All the talk at High Plains Public Radio about the upcoming wine club launch has gotten me thinking about my limited experience with choosing wines. Joel isn’t much of a drinker. Truth be told, neither am I. I may be a far cry from a sommelier, but recently, I learned that I can drink Joel right under the table.
Joel and I have been married for eight years next month (happy anniversary, honey), and we dated for a couple of years prior to that. During that time, I hadn’t seen Joel take even one drink of an alcoholic beverage.
So, I had no idea that Joel was such a lightweight until we travelled to a bed and breakfast to celebrate last year’s anniversary. The date happened to correspond with a wine tasting event hosted by the proprietors of the beautiful inn. Because it was included in the price of our stay, we decided to participate.
We sat down amongst people who clearly knew a lot more about wine than we did. Of course, that’s not saying much, since prior to this experience, we had only used the word “aroma” to describe the smell of recently vacated restrooms. I’m not even going to go into what we thought a “bunghole” was.
The other couples in the room sniffed their white wine, pinkies held out.
One husband said, “I’m getting citrus with a secondary wafting of stone fruit.” His wife replied, “Obviously! My only question is whether the zephyr nectarines were fully tree ripened.” Another lady piped up, “I so wish this hadn’t been fermented in stainless steel.”

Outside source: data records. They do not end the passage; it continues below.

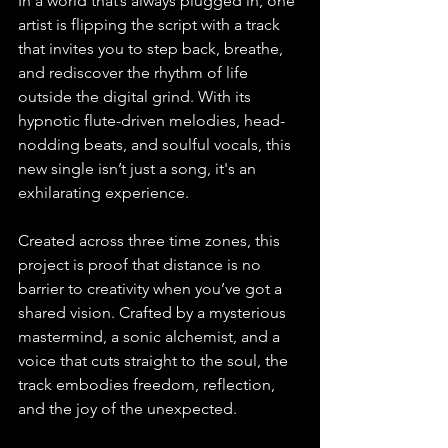
In a world that’s always plugged in, one 
artist is flipping the script with a track 
that invites you to step back, breathe, 
and rediscover the rhythm of life 
outside the digital grind. With its 
hypnotic flute-driven melodies, head-
nodding beats, and soulful vocals, this 
new single isn’t just a song, it's an 
exhilarating experience.
Created across three time zones, this 
project is proof that distance is no 
barrier to creativity when you’ve got a 
shared vision. Crafted by a mysterious 
mastermind, a sonic alchemist, and a 
voice that cuts straight to the soul, the 
track embodies freedom, reflection, 
and the joy of the unexpected.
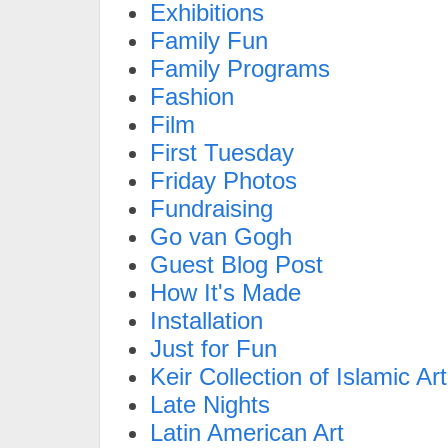
Exhibitions
Family Fun
Family Programs
Fashion
Film
First Tuesday
Friday Photos
Fundraising
Go van Gogh
Guest Blog Post
How It's Made
Installation
Just for Fun
Keir Collection of Islamic Art
Late Nights
Latin American Art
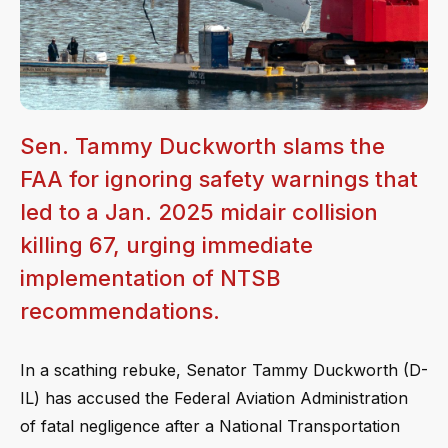
Sen. Tammy Duckworth slams the
FAA for ignoring safety warnings that
led to a Jan. 2025 midair collision
killing 67, urging immediate
implementation of NTSB
recommendations.
In a scathing rebuke, Senator Tammy Duckworth (D-
IL) has accused the Federal Aviation Administration
of fatal negligence after a National Transportation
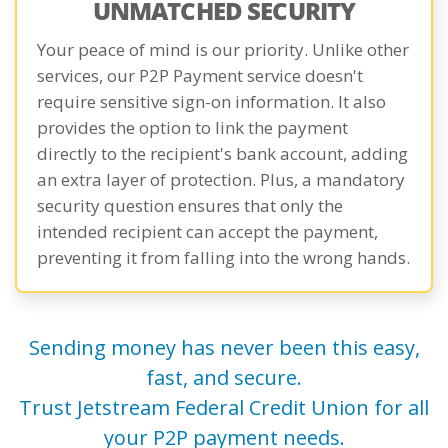
UNMATCHED SECURITY
Your peace of mind is our priority. Unlike other
services, our P2P Payment service doesn't
require sensitive sign-on information. It also
provides the option to link the payment
directly to the recipient's bank account, adding
an extra layer of protection. Plus, a mandatory
security question ensures that only the
intended recipient can accept the payment,
preventing it from falling into the wrong hands.
Sending money has never been this easy,
fast, and secure.
Trust Jetstream Federal Credit Union for all
your P2P payment needs.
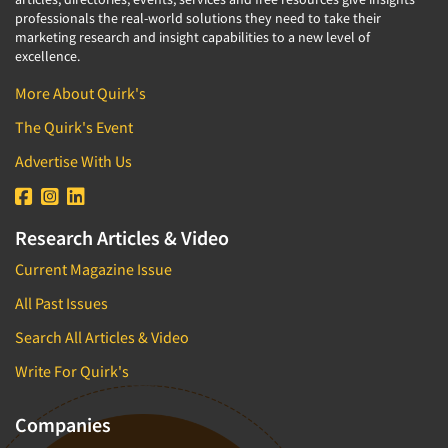
professionals the real-world solutions they need to take their
marketing research and insight capabilities to a new level of
excellence.
More About Quirk's
The Quirk's Event
Advertise With Us
Research Articles & Video
Current Magazine Issue
All Past Issues
Search All Articles & Video
Write For Quirk's
Companies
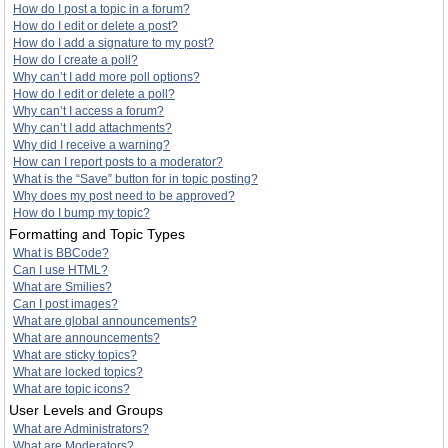
How do I post a topic in a forum?
How do I edit or delete a post?
How do I add a signature to my post?
How do I create a poll?
Why can’t I add more poll options?
How do I edit or delete a poll?
Why can’t I access a forum?
Why can’t I add attachments?
Why did I receive a warning?
How can I report posts to a moderator?
What is the “Save” button for in topic posting?
Why does my post need to be approved?
How do I bump my topic?
Formatting and Topic Types
What is BBCode?
Can I use HTML?
What are Smilies?
Can I post images?
What are global announcements?
What are announcements?
What are sticky topics?
What are locked topics?
What are topic icons?
User Levels and Groups
What are Administrators?
What are Moderators?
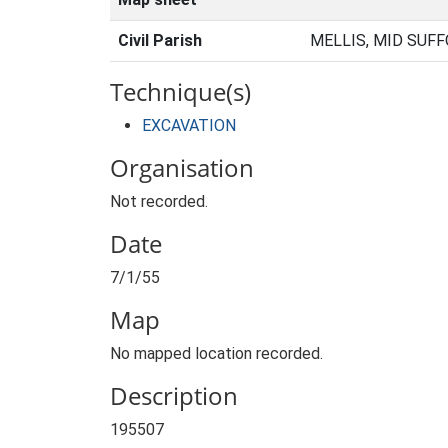
Civil Parish
MELLIS, MID SUFF
Technique(s)
EXCAVATION
Organisation
Not recorded.
Date
7/1/55
Map
No mapped location recorded.
Description
195507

Joel’s a bit competitive, so he gave it a go at first. He took a big sip of some dark red wine and said, in a loud voice, “Does anyone else think this cabernet needs more cab?” When he tried the next sample, he said, “You call this merlot? If you ask me, I think it’s more like mer-high.” And these astute comments were made after he’d had a mere two sips.
This continued for some time, and Joel soon concluded that the longer we tasted, the better the wines were getting. I like light, fruity flavors, and I was amused by the names of the wines, which included puns. “Quite a Pear” tasted like, you guessed it, pears. Rhubarbara Ann reminded me of the strawberry-rhubarb pies my mother used to make. “Plum Crazy” and “Give a Fig” were a couple of others.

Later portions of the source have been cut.